Le Hamas et Israël s’emploient actuellement à respecter la première phase de 42 jours du cessez-le-feu. Les pourparlers concernant la deuxième phase n’ont pas encore commencé, alors qu’ils devaient débuter il y a près de deux semaines, en violation manifeste des termes de l’accord.
Setter a précisé qu’il voulait « parler des faits » et il a fait valoir que la mort des otages en captivité et des « souffrances inutiles » auraient pu être évitées, tout en rappelant que le Hamas était le principal responsable de l’arrêt des négociations l’année dernière.
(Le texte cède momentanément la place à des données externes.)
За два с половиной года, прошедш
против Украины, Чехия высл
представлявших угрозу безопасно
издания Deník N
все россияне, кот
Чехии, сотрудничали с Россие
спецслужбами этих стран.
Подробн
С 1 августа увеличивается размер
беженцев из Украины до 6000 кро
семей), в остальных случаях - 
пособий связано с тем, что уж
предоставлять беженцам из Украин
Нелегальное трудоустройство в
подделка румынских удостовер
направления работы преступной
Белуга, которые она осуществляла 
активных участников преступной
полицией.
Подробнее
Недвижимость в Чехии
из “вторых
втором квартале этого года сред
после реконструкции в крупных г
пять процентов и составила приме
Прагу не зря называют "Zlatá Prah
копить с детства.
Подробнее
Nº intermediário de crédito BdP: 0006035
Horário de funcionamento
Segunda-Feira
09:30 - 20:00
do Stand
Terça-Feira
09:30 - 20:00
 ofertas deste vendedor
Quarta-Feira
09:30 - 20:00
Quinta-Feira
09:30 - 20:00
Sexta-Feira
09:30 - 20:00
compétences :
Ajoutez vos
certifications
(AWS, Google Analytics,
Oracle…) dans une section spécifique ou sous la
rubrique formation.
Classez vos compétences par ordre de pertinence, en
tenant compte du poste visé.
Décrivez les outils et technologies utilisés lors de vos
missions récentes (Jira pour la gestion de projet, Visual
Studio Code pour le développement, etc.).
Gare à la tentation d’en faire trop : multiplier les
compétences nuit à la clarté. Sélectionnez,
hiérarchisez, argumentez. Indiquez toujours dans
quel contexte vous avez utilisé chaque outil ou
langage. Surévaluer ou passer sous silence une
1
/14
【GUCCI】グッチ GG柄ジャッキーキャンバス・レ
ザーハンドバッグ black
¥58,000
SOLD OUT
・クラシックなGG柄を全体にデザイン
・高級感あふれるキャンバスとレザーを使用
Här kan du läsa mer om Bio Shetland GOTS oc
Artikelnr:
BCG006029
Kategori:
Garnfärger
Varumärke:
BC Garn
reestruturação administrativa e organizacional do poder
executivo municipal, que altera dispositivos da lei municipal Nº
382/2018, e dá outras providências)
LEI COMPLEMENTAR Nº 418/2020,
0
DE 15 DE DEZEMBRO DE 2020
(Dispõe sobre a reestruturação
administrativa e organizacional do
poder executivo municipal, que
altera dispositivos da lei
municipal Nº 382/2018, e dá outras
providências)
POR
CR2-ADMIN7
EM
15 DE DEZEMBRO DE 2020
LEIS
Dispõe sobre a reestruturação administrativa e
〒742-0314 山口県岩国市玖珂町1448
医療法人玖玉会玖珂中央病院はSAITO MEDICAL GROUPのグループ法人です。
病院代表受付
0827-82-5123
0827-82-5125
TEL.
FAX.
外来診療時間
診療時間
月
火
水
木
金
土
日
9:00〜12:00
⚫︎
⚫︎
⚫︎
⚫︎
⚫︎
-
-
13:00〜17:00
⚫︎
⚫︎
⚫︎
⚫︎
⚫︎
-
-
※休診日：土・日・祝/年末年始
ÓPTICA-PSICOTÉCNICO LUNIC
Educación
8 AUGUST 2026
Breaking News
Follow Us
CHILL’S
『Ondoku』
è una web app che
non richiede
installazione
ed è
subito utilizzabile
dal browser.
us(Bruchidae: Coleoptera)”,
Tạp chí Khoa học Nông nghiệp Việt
Depuis l’entrée en vigueur de l’accord actuel de cessez-le-feu le 19 janvier, dix-neuf otages israéliens et cinq ressortissants thaïlandais ont été libérés. Quatorze autres otages israéliens, dont six seraient en vie, devraient être libérés au cours des deux dernières semaines de la première phase de 42 jours du cessez-le-feu.
La deuxième phase devrait inclure la libération des otages restants et des discussions sur une fin plus permanente du conflit.
On estime que 70 des 251 otages enlevés par le Hamas le 7 octobre 2023 se trouvent toujours à Gaza, y compris les corps sans vie de 35 otages dont le décès a été confirmé par l’armée israélienne.
Le groupe terroriste avait libéré 105 civils lors d’une trêve d’une semaine à la fin du mois de novembre 2023, et quatre otages avaient été libérées auparavant.
Huit otages vivants ont été secourus par les soldats et les dépouilles de 40 otages ont été récupérées, notamment celles de trois Israéliens qui ont été tués accidentellement par Tsahal.
Le groupe terroriste palestinien détient également deux civils israéliens entrés dans la bande de Gaza en 2014 et 2015, ainsi que le corps d’un soldat de Tsahal tué en 2014. Le corps d’un autre soldat de Tsahal, également tué en 2014, a récemment été récupéré à Gaza lors d’une opération militaire israélienne secrète en janvier.